You need a Custom format like mm/dd/yy hh:mm AM/PM

----------


## daddylonglegs

The formula I suggested will change the date as appropriate e.g. if the time is after 10:30 AM then the date will be some time in the next day. As per my post (and as oldchippy says) this should just be a case of formatting the result cell to show date and time as you wish

----------


## Max Bath

How can I parameterise the time change? - I am preparing a schedule of when I want a task to be performed by a global shared service centre, but I want the time in local time zone to be one variable, and the time-zone shift to our Global shared service centre to be a second variable so I can then copy the formula down across the 80 off countries I need the task performed for. The example above had the time-zone shift as a fixed formularised shift of +"13:30", whereas I need that to be a parameter/variable/cell reference - the time-zone shift is obviously variable, but I want to flex the local time also so I can fit the whole task into as short a window at our global shared service centre as possible to undertake the transaction outside of local business hours, but minimise inconsistencies arising due to international trades restarting in one country before the other countries have closed.

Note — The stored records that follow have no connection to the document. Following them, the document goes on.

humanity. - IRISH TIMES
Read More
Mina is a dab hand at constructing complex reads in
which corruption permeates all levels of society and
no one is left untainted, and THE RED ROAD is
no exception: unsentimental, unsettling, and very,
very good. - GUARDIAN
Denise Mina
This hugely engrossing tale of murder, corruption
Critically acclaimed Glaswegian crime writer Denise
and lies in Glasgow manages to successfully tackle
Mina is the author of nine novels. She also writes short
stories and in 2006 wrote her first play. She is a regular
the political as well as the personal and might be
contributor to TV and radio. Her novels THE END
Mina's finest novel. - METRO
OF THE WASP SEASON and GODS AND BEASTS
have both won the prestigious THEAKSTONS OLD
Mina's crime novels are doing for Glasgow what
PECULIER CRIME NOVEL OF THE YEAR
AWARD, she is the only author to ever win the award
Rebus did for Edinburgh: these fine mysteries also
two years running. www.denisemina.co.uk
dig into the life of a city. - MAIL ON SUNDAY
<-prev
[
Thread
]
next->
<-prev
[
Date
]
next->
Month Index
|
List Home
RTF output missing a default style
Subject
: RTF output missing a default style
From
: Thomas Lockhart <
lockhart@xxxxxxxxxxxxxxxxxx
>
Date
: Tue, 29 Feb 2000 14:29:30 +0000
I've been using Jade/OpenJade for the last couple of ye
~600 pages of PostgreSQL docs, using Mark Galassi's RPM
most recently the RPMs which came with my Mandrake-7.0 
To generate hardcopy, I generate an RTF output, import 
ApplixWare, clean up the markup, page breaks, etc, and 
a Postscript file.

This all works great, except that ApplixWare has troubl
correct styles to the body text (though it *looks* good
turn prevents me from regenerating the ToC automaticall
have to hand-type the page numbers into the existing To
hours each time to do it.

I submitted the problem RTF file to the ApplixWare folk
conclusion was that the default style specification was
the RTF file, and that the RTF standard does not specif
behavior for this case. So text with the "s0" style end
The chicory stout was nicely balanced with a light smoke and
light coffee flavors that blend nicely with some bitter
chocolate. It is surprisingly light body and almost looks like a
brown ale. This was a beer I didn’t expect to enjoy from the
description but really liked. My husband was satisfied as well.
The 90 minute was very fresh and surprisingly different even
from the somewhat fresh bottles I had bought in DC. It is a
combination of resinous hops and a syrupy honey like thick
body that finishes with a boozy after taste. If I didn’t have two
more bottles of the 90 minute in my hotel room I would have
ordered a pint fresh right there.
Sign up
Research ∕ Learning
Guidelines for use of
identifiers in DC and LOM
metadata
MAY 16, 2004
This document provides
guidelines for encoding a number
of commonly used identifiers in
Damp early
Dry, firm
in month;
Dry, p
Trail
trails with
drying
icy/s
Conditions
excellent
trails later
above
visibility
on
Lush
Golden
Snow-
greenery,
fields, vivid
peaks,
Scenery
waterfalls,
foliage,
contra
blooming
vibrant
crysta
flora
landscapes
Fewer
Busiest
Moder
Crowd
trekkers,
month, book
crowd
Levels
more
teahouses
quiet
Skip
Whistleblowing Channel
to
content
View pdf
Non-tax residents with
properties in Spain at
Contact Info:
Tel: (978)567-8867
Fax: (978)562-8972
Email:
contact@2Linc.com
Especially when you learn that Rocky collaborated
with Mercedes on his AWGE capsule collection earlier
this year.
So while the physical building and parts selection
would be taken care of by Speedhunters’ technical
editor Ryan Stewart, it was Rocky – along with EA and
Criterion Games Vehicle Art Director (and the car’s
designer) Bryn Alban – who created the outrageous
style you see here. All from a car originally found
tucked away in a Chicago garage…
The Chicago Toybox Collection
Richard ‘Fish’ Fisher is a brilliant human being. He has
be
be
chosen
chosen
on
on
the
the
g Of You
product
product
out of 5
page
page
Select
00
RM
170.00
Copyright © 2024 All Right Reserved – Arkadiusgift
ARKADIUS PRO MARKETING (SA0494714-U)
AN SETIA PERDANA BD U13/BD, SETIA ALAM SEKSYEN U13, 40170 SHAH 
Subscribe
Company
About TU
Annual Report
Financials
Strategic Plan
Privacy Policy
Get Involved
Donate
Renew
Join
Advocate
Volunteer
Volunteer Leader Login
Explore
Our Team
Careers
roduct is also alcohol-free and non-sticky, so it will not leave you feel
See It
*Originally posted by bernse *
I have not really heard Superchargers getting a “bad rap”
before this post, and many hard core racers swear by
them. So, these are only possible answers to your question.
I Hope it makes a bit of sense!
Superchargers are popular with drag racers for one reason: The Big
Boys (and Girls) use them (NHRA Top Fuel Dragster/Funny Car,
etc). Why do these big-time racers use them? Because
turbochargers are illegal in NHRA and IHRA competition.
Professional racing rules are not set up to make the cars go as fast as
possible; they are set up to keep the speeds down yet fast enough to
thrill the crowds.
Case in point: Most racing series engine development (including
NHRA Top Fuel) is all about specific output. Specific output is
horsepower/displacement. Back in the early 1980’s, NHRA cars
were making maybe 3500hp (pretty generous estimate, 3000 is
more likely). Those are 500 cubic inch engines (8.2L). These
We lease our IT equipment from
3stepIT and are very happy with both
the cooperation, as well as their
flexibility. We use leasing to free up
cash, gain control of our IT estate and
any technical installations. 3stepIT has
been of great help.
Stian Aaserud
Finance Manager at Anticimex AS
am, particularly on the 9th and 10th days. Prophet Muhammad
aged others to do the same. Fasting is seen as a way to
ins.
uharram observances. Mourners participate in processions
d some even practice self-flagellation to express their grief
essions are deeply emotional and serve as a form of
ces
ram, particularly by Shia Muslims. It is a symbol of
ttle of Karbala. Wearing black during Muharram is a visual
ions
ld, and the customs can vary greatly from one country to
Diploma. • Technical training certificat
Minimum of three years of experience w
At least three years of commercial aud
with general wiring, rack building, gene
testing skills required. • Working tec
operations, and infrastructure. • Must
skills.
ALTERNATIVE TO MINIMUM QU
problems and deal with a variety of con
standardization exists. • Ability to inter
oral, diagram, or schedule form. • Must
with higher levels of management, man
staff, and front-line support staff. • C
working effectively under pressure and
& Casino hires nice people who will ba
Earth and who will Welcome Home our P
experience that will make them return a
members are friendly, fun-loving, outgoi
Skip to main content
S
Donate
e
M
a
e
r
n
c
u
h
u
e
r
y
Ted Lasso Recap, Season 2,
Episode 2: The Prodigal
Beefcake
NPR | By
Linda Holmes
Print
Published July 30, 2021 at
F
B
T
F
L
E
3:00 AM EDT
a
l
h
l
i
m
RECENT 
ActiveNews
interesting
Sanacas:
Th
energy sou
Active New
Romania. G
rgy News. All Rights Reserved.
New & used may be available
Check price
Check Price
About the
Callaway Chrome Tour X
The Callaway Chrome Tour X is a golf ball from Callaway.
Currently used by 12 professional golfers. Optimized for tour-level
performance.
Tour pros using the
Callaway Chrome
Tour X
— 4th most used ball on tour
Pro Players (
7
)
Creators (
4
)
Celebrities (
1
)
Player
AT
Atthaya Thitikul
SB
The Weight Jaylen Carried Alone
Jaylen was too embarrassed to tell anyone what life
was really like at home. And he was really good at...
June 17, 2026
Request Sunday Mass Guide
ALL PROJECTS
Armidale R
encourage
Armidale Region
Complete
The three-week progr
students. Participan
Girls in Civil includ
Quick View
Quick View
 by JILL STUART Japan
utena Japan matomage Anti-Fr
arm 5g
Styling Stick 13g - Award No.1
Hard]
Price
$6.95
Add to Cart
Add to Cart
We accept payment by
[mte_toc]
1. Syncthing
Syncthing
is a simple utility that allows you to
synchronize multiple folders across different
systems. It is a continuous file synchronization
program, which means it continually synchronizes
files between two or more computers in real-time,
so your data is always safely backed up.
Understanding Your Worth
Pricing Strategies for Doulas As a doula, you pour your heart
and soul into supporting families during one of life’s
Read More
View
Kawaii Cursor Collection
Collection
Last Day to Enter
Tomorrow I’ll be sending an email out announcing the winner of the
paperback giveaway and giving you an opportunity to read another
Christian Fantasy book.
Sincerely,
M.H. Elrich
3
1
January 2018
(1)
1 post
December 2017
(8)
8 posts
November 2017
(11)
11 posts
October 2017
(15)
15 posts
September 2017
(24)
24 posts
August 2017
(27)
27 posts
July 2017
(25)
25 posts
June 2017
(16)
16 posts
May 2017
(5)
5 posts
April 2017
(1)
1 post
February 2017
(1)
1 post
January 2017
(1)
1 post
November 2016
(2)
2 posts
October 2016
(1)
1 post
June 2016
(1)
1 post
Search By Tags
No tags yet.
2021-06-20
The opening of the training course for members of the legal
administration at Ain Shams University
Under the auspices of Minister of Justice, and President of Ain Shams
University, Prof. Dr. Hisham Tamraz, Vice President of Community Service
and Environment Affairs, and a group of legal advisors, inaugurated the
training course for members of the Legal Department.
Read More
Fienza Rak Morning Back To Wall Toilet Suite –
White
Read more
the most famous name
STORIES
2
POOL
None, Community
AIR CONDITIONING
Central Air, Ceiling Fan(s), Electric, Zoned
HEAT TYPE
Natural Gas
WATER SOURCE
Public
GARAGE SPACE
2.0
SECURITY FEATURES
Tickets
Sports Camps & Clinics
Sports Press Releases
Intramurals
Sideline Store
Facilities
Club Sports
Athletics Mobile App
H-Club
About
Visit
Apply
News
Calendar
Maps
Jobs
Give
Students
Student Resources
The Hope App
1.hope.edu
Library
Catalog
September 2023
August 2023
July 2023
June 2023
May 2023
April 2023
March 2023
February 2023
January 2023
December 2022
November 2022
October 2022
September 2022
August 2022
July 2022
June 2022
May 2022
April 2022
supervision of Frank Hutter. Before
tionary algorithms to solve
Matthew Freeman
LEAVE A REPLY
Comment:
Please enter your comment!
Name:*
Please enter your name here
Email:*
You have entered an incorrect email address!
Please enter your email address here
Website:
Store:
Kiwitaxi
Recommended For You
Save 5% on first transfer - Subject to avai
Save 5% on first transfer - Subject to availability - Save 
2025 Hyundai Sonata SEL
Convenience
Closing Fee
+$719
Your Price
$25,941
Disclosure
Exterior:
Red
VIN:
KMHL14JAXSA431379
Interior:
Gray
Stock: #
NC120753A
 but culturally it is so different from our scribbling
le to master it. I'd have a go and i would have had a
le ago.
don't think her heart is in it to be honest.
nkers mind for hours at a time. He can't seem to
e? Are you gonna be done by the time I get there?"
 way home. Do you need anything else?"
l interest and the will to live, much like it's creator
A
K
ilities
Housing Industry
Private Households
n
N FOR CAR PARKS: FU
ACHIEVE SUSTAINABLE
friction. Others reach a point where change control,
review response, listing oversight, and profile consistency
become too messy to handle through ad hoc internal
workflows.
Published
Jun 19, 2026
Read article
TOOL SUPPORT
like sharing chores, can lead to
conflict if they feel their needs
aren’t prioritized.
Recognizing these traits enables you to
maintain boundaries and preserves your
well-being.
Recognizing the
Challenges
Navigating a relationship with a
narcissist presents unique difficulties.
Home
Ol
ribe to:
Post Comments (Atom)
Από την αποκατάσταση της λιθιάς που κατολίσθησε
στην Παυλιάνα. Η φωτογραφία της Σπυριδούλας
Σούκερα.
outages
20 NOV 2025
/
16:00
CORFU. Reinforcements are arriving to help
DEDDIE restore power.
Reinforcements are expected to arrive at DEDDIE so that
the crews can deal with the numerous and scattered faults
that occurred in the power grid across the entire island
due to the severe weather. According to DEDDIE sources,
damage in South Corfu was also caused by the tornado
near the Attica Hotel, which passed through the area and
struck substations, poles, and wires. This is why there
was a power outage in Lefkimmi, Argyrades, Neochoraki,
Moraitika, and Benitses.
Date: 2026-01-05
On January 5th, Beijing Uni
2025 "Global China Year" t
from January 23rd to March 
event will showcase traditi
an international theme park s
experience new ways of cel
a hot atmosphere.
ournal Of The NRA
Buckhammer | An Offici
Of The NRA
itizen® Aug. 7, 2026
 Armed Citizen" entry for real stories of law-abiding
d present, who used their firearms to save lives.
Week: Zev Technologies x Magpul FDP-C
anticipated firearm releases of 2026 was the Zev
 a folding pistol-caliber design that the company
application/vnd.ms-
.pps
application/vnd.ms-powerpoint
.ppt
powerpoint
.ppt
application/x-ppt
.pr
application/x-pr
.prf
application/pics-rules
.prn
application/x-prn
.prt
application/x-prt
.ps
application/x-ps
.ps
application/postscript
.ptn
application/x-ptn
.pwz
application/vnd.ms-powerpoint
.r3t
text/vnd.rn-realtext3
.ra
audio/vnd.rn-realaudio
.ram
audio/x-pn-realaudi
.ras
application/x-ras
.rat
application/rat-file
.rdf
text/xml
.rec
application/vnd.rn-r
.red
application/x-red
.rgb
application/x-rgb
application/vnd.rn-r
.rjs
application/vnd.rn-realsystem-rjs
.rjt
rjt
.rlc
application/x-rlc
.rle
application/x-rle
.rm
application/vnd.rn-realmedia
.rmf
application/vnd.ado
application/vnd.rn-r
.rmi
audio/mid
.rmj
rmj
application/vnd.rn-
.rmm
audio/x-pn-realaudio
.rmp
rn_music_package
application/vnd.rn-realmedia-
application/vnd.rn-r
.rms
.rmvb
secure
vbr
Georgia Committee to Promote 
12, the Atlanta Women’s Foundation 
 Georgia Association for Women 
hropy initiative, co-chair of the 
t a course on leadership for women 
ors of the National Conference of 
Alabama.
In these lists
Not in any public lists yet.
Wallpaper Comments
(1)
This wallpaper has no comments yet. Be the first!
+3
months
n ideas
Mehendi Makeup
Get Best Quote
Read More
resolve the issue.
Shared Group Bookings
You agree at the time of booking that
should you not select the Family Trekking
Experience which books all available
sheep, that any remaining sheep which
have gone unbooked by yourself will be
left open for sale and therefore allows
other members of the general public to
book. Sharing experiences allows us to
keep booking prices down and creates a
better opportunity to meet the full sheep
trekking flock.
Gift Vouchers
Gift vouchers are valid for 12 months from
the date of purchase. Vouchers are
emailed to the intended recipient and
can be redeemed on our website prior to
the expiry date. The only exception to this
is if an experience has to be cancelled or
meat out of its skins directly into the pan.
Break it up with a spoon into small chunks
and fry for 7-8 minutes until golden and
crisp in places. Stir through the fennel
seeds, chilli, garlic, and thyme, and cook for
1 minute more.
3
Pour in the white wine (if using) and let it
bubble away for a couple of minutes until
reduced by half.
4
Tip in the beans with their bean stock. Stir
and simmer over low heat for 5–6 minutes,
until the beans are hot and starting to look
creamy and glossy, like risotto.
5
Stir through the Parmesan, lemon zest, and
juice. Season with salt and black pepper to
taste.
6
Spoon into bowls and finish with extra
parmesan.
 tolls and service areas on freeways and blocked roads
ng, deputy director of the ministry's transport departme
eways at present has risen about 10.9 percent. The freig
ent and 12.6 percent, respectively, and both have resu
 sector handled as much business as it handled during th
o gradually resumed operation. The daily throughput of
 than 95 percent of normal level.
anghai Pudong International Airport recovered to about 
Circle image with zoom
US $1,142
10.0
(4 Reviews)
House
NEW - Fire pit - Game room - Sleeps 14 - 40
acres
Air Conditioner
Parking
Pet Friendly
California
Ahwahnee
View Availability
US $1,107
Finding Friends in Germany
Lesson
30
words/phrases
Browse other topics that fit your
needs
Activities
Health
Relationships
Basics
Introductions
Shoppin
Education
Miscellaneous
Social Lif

Note: I also discovered that if I want the adjustment to be negative (eg converting Shanghai time to GMT (London) is -"08:00" then I have to make the local time variable either greater than 08:00, or merge it with a date parameter, otherwise it assumes the Shanghai time to be the beginning of Excel date function 1 Jan 1900, and gives me an impossible formula - but I solved that one already by adding a random date (other than 1 Jan 1900, of course) into the formula, and formatting the result field as "hh:mm". This was important, as I needed to schedule the task to be done for Shanghai at 7am local time, performed in London at -8hrs!

The ideal solution, of course, would be for Excel to have a world clock converter (which could also take account of daylight saving adjustments - even better), but no one has prompted that in any of the forums I have looked at, so I presume this doesn't exist. This thread is the most productive I have seen so far, so thanks for the contributions on this theme.

Thanks

----------


## liz87

I just figured this out for myself. Use the SUM function. 

When you do this, select the Date/Time field that you want to convert. Notice that the date displays as an number with 5 numbers after the decimal. 
For example, 9/18/2015 8:00 PM = 42265.83333. 
.83333= 8:00pm

So if you want to convert to a different time zone, adding 13 hours, 13/24 = .54167; this is the amount you will add using the SUM function. 
For example, =SUM(D2,0.54167)
Excel will display the adjusted date/time. 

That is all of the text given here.